1ère étape: choisir une réalisatrice dont on attend strictement rien dans ce registre. 1ère erreur de casting donc, la réalisatrice. Je suis d'avis qu'en la matière, choisir un réalisateur qui s'est illustré dans des genres totalement différents pour réaliser un remake, une suite, etc... est toujours une très mauvaise idée, surtout lorsqu'il s'agit de réaliser un film de commande. On l'a vu récemment avec Gavin Hood. La réalisatrice semble donc ici totalement perdue face aux impératifs fixés par la production. Le résultat à l'écran en est le triste constat. Ok, c'est propre, mais c'est creu et sans âme. N'oublions pas qu'il s'agit d'un remake d'un film de Brian de Palma nom de dieu ! A la place, au bout de 5 minutes, une erreur de montage. Déjà là ça la fout mal (alors pour l'anecdote, Carrie est censée prendre sa douche toute nue, et quand elle tombe, ben on voit sa petite culotte - et je dis pas que je voulais voir la chachatte de Chloé, elle est/était mineure).

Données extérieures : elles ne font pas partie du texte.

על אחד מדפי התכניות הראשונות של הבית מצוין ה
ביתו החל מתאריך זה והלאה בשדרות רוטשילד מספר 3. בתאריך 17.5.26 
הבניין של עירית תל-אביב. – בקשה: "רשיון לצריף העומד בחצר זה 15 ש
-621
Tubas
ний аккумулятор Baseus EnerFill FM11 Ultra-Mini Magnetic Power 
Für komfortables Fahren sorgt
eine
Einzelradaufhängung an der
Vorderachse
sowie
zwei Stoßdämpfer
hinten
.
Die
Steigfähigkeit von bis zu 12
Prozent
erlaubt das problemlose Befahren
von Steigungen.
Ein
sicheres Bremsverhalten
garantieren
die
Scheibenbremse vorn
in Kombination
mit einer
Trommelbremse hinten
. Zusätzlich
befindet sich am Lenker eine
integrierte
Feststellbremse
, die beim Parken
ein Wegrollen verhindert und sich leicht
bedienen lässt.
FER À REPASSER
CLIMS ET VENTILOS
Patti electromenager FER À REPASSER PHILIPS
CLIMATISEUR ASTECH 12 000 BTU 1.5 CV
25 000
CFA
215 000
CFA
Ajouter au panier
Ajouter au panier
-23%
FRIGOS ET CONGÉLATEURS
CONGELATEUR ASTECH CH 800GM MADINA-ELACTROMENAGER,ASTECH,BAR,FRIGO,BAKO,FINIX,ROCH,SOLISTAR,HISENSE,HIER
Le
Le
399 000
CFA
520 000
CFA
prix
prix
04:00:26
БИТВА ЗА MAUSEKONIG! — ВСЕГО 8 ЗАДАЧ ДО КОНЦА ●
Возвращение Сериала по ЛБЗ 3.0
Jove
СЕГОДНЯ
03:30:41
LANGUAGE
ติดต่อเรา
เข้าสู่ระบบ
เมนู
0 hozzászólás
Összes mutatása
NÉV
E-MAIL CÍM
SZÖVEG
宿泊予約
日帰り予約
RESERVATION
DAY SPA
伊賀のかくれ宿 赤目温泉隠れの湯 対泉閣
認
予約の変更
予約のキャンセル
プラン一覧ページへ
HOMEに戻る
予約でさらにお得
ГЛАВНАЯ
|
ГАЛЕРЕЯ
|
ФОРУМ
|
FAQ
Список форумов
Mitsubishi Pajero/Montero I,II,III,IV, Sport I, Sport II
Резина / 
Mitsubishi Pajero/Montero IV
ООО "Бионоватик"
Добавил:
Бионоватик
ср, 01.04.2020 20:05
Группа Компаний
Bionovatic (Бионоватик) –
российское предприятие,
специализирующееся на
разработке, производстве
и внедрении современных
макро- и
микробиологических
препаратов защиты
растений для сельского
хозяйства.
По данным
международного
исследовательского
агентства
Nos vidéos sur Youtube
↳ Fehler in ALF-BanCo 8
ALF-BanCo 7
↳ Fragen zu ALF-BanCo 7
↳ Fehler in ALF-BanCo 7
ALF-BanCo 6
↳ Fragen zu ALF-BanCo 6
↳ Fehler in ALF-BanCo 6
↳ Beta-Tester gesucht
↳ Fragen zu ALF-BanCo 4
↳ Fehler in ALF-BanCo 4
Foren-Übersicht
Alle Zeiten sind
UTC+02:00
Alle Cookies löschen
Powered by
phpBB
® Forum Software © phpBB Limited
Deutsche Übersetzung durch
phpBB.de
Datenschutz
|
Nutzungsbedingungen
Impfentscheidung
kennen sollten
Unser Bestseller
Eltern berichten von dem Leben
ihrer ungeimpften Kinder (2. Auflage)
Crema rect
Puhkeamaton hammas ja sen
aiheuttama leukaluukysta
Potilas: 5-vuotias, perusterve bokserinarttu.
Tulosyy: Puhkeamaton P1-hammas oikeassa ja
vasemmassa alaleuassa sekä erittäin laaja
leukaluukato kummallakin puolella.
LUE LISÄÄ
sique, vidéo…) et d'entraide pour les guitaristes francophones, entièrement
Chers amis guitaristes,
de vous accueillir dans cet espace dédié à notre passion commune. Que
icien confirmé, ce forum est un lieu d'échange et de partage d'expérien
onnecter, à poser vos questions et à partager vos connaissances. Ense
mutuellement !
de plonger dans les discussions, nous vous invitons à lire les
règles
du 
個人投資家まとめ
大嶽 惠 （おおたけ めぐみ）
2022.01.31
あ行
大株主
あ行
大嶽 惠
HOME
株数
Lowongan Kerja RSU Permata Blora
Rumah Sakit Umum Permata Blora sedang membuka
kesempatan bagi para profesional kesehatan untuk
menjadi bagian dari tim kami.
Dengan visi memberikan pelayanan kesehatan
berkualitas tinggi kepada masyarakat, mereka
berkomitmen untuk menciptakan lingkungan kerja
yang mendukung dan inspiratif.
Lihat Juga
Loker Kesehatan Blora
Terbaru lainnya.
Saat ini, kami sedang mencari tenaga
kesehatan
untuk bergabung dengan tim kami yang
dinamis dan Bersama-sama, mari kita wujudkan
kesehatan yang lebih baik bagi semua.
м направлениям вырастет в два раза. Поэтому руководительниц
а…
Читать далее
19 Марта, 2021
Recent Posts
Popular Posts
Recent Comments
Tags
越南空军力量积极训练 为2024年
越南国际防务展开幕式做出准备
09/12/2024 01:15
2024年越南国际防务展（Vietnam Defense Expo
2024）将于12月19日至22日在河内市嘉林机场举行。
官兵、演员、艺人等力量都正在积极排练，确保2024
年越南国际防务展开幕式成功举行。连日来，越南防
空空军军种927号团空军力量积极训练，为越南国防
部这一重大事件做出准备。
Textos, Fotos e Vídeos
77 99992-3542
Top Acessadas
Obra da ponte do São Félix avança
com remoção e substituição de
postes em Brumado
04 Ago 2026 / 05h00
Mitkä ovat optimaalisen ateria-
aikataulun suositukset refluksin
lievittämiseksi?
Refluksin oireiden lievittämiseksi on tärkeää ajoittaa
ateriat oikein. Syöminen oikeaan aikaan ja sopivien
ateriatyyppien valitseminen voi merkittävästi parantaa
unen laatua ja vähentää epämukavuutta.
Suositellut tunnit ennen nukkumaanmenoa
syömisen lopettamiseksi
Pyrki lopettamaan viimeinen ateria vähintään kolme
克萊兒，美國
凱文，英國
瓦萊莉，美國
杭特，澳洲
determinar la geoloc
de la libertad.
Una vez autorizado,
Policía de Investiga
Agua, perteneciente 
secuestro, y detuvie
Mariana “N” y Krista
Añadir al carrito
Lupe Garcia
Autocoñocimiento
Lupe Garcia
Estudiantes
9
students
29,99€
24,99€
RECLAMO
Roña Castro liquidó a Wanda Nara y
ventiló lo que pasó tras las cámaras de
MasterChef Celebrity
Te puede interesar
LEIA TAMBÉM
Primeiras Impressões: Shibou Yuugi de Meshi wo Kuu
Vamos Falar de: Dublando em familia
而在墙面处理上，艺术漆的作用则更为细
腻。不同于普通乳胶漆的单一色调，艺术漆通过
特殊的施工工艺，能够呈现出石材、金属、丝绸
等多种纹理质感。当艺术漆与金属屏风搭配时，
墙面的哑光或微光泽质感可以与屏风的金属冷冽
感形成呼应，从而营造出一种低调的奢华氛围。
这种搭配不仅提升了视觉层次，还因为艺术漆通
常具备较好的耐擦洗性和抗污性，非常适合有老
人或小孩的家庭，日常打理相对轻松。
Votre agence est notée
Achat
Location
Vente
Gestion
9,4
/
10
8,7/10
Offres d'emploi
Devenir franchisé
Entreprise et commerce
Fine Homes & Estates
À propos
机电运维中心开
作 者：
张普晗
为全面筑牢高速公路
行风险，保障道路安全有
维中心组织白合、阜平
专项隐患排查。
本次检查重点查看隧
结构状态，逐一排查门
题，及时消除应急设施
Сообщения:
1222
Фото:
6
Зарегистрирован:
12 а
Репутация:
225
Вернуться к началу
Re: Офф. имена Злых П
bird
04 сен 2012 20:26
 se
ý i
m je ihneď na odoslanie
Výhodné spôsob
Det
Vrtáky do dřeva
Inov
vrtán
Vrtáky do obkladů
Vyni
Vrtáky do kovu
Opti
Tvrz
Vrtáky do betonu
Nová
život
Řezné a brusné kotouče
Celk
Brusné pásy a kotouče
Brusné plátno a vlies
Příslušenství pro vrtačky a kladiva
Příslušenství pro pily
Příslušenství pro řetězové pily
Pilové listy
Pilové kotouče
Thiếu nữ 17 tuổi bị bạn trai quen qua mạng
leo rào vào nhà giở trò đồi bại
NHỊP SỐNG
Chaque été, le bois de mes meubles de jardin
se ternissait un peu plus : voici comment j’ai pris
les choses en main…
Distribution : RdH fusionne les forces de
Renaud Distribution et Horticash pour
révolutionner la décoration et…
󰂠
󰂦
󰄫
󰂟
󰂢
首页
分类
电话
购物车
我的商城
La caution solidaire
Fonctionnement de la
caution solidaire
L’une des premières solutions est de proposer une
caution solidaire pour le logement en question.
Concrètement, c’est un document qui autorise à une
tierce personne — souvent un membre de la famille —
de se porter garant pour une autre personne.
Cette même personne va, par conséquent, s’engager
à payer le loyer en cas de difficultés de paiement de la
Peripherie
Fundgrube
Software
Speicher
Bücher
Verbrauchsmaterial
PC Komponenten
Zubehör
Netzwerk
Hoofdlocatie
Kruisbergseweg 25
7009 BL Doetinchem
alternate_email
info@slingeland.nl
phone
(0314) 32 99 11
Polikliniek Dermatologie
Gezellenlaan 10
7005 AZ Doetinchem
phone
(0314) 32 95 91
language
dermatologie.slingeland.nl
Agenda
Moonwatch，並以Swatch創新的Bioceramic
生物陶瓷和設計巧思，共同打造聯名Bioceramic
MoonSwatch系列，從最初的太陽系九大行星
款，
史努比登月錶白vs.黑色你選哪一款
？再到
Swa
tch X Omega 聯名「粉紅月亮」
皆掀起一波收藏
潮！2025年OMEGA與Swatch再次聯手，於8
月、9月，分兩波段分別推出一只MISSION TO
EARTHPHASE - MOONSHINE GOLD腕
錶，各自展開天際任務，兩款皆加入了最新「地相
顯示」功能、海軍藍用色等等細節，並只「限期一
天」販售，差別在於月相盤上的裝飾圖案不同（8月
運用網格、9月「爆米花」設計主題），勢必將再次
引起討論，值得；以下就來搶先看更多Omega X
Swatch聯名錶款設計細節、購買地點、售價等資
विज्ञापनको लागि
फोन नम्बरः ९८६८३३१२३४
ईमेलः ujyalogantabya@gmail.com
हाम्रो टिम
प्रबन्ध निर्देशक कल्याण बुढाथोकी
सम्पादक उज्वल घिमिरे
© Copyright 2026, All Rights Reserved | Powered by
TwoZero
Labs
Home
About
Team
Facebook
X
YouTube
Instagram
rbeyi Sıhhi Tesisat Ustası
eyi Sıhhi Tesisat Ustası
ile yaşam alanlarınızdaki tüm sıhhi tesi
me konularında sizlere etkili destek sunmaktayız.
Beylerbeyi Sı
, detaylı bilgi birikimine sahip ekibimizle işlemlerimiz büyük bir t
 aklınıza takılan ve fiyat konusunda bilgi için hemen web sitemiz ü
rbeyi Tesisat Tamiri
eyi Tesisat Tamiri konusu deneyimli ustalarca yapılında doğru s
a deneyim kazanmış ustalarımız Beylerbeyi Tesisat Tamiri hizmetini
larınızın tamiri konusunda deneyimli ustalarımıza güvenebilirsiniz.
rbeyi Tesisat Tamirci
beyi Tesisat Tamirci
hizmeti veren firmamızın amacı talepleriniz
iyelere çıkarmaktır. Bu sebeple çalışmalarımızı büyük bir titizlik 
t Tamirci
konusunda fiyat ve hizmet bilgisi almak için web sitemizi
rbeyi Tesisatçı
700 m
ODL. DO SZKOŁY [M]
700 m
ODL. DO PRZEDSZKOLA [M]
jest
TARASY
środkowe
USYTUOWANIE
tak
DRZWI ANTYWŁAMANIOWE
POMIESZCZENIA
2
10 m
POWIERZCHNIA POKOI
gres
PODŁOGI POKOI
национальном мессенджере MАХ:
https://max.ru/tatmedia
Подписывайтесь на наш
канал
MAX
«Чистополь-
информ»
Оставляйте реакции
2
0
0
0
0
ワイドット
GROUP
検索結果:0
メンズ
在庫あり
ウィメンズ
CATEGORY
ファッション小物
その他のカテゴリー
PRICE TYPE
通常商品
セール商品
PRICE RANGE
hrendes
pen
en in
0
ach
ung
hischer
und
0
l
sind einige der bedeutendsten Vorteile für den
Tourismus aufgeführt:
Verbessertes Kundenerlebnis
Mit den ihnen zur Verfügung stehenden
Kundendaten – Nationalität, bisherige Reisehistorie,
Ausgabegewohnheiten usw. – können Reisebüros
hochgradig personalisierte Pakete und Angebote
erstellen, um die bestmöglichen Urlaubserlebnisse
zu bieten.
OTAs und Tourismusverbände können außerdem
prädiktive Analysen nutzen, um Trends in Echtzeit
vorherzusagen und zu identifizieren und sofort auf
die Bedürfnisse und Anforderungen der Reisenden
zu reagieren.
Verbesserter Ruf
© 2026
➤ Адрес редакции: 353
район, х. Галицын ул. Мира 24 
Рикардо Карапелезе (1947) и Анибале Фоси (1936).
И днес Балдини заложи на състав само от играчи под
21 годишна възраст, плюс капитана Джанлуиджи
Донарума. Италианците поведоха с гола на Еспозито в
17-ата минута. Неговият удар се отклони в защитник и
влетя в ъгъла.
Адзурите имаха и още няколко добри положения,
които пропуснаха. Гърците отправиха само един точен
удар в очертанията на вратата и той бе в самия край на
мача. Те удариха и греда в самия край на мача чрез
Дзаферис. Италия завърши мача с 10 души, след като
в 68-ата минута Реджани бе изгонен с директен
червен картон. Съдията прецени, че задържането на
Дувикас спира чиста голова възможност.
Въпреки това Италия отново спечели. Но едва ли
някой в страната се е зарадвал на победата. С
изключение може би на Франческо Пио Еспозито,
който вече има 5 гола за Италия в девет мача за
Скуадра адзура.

2ème étape: reprendre le scénario de l'original et repasser par-dessus au stabylo. C'est bien là le premier soucis de ce truc, on reprend les mêmes scènes et on recommence, le talent en moins. Bon, c'est quand même une adaptation du roman, il est compréhensible que les "auteurs" de ce truc ait conservé le pitch de départ et le climax final. Ok. Mais la question qui se pose est la suivante : pourquoi reprendre exactement les mêmes scènes si c'est pour souligner au marqueur fluo ce qui était pourtant déjà limpide dans l'original ? Quitte à se lancer dans un remake, autant apporter un regard neuf sur la chose. Il y avait pourtant de quoi faire. Le regard neuf se matérialisera malheureusement par une réactualisation du contexte, et... et... ben c'est tout. Par exemple, succès des smartphones oblige, on ajoute par ci par là des vidéos youtube, et le tour est joué. C'est mince, et surtout c'est du vu et du revu au cours des dix dernières années (en fait, qui ne s'y attendait pas ?).
Là où il y a de quoi être fâché, c'est la façon dont le spectateur est ouvertement pris pour un débile incapable de comprendre les pouvoirs de Carrie. Là où l'original, dopé par son manque de moyen et les limites techniques de l'époque, suggérait les pouvoirs de Carrie tout au long du métrage, jusqu'à son terrible final, on tient absolument à nous montrer image à l'appui quels sont ces pouvoirs et de là on assiste complètement déprimé à une succession de scènes qu'on croirait sortir de n'importe quel film de super-héros. Totalement hors sujet. C'est moche, c'est con, c'est grandiloquent et sans aucun intérêt.
3ème étape: foirer son casting.Alors là, je dois avouer que je suis complètement désemparé. Pourquoi ? Parce-que Julianne Moore c'est quand même une putain d'actrice. Mais clairement, elle n'était pas faite pour ce rôle. Du moins, pas comme il a été écrit. Ce n'est pas qu'elle soit mauvaise, loin de là, c'est tout simplement que je n'avais pas envie de la voir comme ça. Un ramassis de clichés là où il y avait tout particulièrement quelque chose d'intéressant à développer. Je citerai par exemple le personnage incarné par Marcia Gay Harden dans The Mist de Darabont, qui adaptait déjà Stephen King. A la place, on a donc droit à un personnage bancal qui n'est pas à la hauteur du talent de Julianne Moore et la déception n'en est que plus énorme (qui n'a pas pensé qu'elle pourrait relever le niveau de ce truc que personne n'attendait ?).
Je ferai l'impasse sur le casting de têtes à claque qui feront ici d'office de faire-valoir tout au long du film, tant il n'y a malheureusement rien à retenir.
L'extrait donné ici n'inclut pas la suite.